Dataset entries:

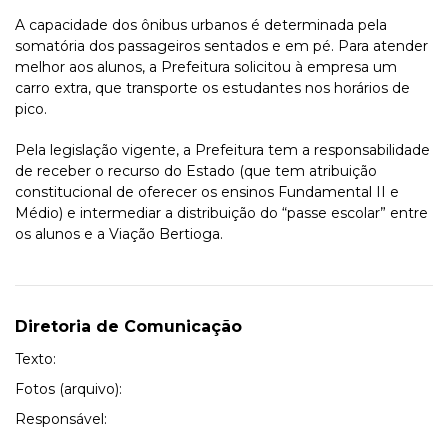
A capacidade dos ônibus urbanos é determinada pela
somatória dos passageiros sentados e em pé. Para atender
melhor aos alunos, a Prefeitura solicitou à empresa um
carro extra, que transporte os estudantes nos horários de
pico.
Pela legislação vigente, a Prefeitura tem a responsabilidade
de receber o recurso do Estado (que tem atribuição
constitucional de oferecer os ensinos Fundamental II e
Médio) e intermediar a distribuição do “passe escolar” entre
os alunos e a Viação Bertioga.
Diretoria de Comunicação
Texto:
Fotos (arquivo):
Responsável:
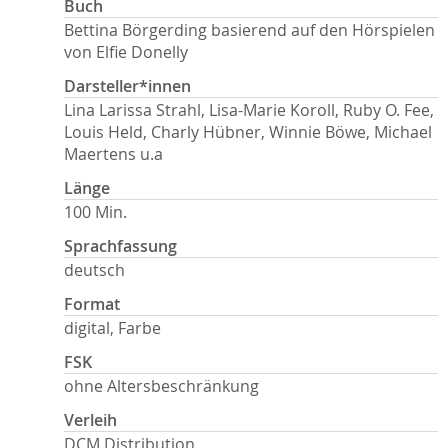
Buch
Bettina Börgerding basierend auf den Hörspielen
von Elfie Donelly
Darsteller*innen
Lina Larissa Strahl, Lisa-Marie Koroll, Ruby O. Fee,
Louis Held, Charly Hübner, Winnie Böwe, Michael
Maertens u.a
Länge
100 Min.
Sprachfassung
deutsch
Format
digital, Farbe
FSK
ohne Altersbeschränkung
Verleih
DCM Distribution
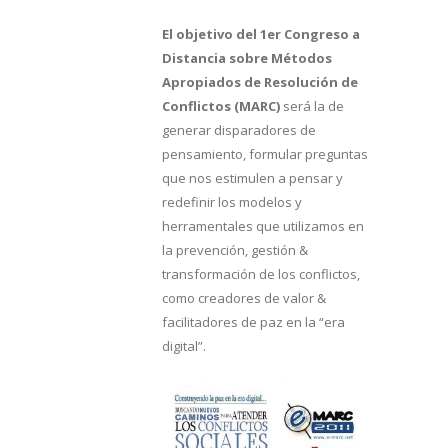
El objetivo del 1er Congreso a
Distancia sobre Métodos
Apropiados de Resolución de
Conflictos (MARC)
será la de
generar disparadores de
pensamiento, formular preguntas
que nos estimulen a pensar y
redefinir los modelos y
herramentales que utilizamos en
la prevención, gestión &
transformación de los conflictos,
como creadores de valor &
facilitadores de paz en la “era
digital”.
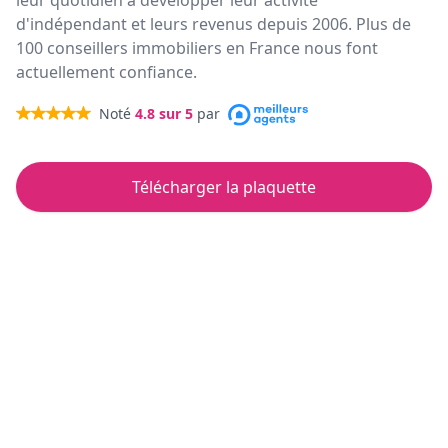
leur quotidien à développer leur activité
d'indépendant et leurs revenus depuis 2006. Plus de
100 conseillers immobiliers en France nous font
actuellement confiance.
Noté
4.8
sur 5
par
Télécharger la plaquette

--

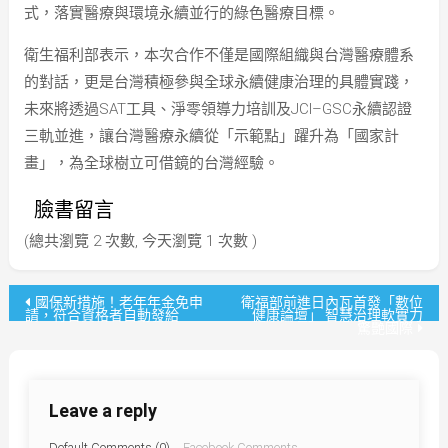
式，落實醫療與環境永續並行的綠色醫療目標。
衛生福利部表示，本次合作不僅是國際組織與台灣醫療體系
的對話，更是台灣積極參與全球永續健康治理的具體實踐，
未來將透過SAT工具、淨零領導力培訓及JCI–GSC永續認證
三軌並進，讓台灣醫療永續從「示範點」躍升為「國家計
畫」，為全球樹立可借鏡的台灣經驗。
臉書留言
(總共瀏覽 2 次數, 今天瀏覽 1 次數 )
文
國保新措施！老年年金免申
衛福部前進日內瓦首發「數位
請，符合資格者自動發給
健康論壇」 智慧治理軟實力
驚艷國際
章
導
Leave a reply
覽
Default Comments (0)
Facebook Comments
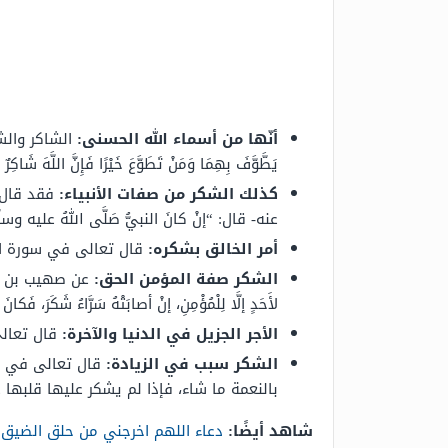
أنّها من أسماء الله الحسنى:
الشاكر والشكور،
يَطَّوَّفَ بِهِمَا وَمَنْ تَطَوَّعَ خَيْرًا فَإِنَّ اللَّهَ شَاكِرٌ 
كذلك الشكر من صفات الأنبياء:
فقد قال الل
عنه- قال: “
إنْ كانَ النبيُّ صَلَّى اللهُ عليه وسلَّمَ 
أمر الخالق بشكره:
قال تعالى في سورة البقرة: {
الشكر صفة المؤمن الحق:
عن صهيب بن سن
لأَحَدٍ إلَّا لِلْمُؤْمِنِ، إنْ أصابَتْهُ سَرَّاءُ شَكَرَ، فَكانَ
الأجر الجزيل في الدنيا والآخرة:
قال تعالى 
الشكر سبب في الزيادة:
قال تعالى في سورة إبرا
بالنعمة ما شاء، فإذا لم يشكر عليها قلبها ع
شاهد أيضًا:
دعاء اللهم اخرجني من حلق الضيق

* * *

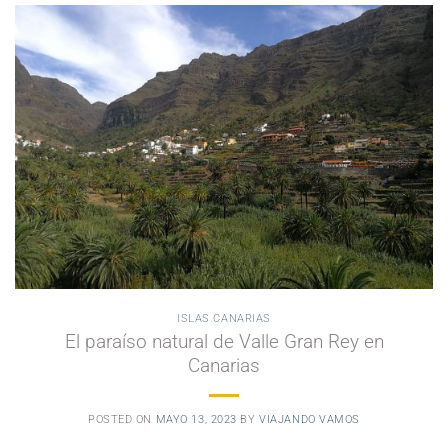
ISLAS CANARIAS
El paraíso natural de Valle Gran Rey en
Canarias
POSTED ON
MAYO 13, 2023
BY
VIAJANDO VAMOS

Task objective: Start at the line containing "A capacidade dos" above and stop at the line containing "Télécharger la plaquette". Output those lines exactly, both included, but none of the pictures.

Result:
A capacidade dos ônibus urbanos é determinada pela
somatória dos passageiros sentados e em pé. Para atender
melhor aos alunos, a Prefeitura solicitou à empresa um
carro extra, que transporte os estudantes nos horários de
pico.
Pela legislação vigente, a Prefeitura tem a responsabilidade
de receber o recurso do Estado (que tem atribuição
constitucional de oferecer os ensinos Fundamental II e
Médio) e intermediar a distribuição do “passe escolar” entre
os alunos e a Viação Bertioga.
Diretoria de Comunicação
Texto:
Fotos (arquivo):
Responsável:
Buch
Bettina Börgerding basierend auf den Hörspielen
von Elfie Donelly
Darsteller*innen
Lina Larissa Strahl, Lisa-Marie Koroll, Ruby O. Fee,
Louis Held, Charly Hübner, Winnie Böwe, Michael
Maertens u.a
Länge
100 Min.
Sprachfassung
deutsch
Format
digital, Farbe
FSK
ohne Altersbeschränkung
Verleih
DCM Distribution
El objetivo del 1er Congreso a
Distancia sobre Métodos
Apropiados de Resolución de
Conflictos (MARC)
será la de
generar disparadores de
pensamiento, formular preguntas
que nos estimulen a pensar y
redefinir los modelos y
herramentales que utilizamos en
la prevención, gestión &
transformación de los conflictos,
como creadores de valor &
facilitadores de paz en la “era
digital”.
leur quotidien à développer leur activité
d'indépendant et leurs revenus depuis 2006. Plus de
100 conseillers immobiliers en France nous font
actuellement confiance.
Noté
4.8
sur 5
par
Télécharger la plaquette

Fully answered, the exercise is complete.